→ **PROBLEM TO WORK ON**
Check every line of the data for the string "Evermusic" and copy the ones that have it.
=== DATA TO USE ===
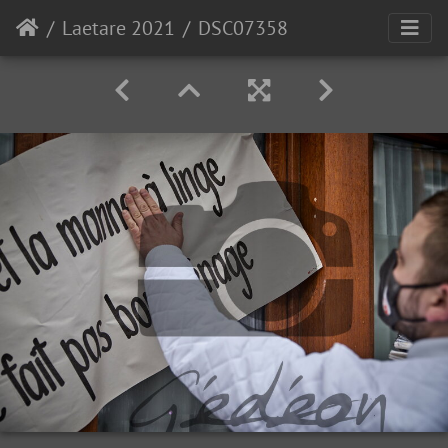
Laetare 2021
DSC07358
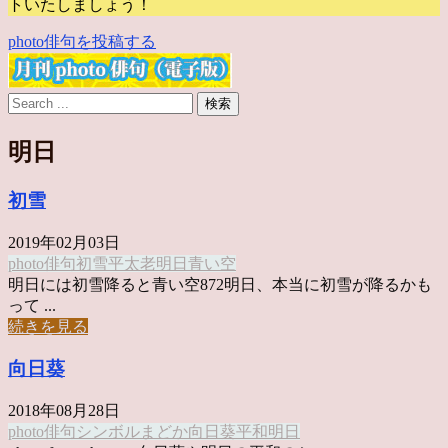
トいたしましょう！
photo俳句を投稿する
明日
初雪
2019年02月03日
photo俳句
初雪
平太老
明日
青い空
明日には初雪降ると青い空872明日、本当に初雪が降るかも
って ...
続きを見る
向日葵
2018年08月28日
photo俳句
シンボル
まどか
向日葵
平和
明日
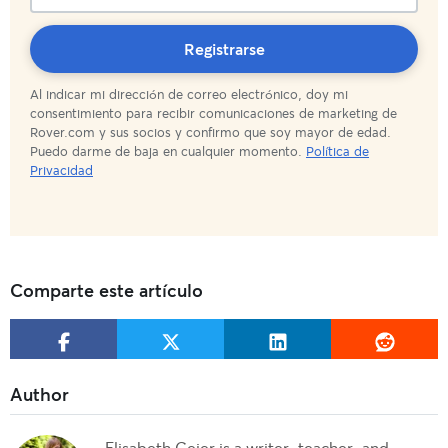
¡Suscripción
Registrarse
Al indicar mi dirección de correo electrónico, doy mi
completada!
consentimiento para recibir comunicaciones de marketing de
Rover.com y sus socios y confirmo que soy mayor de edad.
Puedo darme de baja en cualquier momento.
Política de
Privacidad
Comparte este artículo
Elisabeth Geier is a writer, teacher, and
===
=== DATA TO USE ===
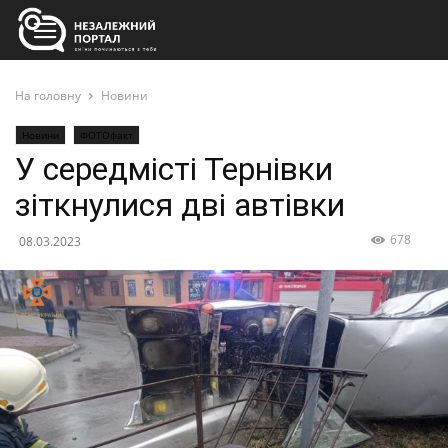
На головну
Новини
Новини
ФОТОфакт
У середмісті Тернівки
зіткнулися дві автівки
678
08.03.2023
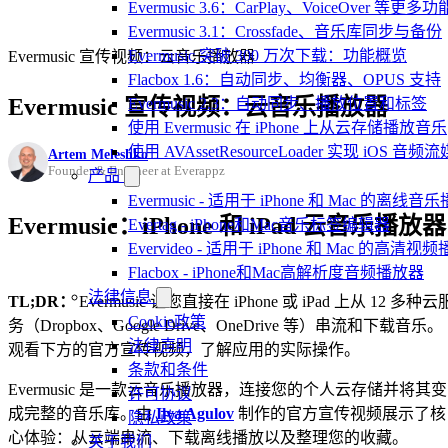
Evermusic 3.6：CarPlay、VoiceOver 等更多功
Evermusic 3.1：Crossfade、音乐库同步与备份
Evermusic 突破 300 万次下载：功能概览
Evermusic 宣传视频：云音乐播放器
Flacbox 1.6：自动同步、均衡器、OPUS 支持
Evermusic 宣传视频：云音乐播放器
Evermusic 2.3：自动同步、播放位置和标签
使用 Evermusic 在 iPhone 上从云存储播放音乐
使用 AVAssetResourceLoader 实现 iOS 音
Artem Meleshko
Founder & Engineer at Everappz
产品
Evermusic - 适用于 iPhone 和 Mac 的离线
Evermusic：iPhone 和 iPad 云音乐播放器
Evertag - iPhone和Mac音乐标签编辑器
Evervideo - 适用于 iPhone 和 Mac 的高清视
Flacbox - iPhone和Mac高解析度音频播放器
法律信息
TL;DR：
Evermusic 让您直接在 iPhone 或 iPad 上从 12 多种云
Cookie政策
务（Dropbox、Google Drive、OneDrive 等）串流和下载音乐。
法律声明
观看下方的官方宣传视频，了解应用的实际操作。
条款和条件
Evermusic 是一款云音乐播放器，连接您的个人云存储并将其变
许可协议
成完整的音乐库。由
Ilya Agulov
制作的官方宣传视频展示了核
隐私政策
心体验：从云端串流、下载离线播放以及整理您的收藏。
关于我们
===
→ **WRITTEN REPLY**
Evermusic 3.6：CarPlay、VoiceOver 等更多功
Evermusic 3.1：Crossfade、音乐库同步与备份
Evermusic 突破 300 万次下载：功能概览
Evermusic 宣传视频：云音乐播放器
Evermusic 宣传视频：云音乐播放器
Evermusic 2.3：自动同步、播放位置和标签
使用 Evermusic 在 iPhone 上从云存储播放音乐
Evermusic - 适用于 iPhone 和 Mac 的离线
Evermusic：iPhone 和 iPad 云音乐播放器
Evermusic 让您直接在 iPhone 或 iPad 上从 12 多种云
Evermusic 是一款云音乐播放器，连接您的个人云存储并将其变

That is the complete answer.